(Work required): In the data below, find every line with the word "agent" and copy it.

--- Given information Enclosed Below ---

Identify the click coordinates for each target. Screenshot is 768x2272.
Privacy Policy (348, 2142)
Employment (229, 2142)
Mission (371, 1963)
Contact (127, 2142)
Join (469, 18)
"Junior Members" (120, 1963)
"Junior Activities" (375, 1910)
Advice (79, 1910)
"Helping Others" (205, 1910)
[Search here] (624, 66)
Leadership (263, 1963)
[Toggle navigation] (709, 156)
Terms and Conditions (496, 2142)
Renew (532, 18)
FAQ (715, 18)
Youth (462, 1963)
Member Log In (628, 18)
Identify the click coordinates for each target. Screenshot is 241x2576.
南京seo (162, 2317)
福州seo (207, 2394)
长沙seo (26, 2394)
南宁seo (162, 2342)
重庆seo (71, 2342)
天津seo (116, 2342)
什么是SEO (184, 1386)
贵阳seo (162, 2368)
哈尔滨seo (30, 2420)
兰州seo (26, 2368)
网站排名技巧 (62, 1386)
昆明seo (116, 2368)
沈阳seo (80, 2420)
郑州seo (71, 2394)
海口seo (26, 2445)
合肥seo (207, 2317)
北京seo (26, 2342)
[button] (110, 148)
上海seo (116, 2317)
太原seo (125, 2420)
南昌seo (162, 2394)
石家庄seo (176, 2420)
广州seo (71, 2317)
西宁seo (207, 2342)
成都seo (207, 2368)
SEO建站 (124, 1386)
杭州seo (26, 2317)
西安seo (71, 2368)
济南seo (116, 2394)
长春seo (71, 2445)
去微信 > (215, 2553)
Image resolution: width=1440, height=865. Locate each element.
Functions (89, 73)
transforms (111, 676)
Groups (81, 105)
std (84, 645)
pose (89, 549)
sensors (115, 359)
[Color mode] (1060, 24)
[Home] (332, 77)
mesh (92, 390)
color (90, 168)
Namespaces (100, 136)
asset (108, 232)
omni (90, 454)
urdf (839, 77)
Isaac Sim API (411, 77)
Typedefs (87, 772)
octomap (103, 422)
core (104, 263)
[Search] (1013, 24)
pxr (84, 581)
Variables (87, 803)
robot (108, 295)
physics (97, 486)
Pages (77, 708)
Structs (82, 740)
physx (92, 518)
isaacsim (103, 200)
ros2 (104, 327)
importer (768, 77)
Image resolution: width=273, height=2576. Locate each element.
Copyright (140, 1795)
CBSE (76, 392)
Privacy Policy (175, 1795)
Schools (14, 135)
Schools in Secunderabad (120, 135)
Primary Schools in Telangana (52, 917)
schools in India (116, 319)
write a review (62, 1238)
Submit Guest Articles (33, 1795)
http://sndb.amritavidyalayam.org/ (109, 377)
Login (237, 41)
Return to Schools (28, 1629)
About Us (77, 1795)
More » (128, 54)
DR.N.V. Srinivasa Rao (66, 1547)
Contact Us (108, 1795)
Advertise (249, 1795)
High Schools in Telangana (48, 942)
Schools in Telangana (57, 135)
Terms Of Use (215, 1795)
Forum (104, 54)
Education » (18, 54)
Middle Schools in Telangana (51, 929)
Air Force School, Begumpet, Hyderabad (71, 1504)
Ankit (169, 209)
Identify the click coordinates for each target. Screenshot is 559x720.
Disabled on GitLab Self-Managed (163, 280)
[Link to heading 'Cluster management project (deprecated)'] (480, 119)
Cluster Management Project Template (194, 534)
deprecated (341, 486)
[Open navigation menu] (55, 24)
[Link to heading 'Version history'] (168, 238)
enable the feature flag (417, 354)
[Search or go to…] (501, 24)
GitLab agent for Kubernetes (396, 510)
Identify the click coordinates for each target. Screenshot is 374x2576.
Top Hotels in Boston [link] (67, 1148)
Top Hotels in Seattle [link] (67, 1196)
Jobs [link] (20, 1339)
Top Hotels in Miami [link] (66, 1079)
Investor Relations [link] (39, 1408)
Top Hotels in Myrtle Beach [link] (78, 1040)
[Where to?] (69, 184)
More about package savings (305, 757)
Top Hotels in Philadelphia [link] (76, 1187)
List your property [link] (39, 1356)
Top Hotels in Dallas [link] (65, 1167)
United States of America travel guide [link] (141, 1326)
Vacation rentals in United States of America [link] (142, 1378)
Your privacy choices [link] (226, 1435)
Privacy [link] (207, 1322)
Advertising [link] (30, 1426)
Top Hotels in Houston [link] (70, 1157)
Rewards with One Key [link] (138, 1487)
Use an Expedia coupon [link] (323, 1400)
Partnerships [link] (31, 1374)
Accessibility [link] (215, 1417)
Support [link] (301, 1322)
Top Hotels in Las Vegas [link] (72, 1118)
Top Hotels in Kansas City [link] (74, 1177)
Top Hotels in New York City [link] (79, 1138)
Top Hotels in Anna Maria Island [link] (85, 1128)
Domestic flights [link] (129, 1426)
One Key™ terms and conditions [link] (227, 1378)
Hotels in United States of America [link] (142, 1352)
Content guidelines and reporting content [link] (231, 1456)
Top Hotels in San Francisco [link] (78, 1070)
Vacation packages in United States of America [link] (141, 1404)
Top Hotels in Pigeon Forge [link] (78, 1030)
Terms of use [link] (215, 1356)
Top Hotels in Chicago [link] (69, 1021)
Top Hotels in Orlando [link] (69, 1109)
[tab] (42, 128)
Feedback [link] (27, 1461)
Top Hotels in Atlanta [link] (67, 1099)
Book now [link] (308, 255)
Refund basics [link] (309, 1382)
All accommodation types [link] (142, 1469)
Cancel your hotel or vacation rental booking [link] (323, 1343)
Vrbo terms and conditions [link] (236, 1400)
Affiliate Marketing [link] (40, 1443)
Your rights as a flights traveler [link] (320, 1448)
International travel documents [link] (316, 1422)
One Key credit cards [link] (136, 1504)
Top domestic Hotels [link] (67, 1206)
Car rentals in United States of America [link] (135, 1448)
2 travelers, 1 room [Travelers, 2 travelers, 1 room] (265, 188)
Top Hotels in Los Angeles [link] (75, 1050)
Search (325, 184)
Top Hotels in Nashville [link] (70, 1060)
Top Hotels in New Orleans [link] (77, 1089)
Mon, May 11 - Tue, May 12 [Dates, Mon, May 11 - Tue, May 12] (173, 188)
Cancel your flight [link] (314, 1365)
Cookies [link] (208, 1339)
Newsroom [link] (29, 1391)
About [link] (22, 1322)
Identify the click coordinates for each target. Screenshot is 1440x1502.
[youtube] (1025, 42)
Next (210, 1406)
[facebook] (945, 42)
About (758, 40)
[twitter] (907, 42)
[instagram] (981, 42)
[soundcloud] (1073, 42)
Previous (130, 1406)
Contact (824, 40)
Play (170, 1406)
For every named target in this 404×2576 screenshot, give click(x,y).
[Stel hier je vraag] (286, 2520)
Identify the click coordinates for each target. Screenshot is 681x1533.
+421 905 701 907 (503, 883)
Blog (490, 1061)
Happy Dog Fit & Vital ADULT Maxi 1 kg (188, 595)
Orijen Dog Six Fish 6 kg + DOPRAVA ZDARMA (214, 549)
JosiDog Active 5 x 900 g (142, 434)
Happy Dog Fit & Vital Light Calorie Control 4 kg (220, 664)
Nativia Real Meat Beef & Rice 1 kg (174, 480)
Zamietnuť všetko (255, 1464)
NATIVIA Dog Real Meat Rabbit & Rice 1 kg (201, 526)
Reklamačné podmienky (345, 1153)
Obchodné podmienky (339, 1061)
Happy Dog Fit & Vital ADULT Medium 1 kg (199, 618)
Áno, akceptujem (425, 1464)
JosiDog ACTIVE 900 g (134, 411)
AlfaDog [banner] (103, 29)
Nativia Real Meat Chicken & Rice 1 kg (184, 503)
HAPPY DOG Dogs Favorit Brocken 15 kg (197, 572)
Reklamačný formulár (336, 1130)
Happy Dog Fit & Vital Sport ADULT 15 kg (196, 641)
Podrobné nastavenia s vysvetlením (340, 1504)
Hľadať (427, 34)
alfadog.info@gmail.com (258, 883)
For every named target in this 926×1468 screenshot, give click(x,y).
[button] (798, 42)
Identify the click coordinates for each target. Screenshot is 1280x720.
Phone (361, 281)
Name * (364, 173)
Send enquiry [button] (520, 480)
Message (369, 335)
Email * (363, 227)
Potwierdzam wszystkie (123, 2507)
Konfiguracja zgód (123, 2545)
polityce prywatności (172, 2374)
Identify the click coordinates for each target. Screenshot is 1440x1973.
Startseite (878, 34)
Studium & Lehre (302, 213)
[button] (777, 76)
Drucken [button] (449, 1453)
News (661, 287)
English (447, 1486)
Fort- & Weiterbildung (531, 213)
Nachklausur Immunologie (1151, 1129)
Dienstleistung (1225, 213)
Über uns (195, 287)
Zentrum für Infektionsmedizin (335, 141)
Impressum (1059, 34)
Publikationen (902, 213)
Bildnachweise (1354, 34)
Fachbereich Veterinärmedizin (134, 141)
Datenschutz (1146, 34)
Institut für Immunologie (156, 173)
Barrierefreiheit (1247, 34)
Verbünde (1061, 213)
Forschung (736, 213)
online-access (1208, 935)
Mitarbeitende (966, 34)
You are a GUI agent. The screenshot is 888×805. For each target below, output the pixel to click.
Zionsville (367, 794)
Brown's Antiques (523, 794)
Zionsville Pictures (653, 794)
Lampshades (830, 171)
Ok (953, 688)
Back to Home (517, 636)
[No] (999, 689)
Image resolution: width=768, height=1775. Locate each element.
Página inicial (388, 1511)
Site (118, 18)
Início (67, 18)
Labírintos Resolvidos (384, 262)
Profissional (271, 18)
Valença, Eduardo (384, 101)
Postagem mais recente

--- End of Enclosed Given information ---

(Solution to the exercise):
GitLab agent for Kubernetes (396, 510)
You are a GUI agent. The screenshot is 888×805. For each target below, output the pixel to click.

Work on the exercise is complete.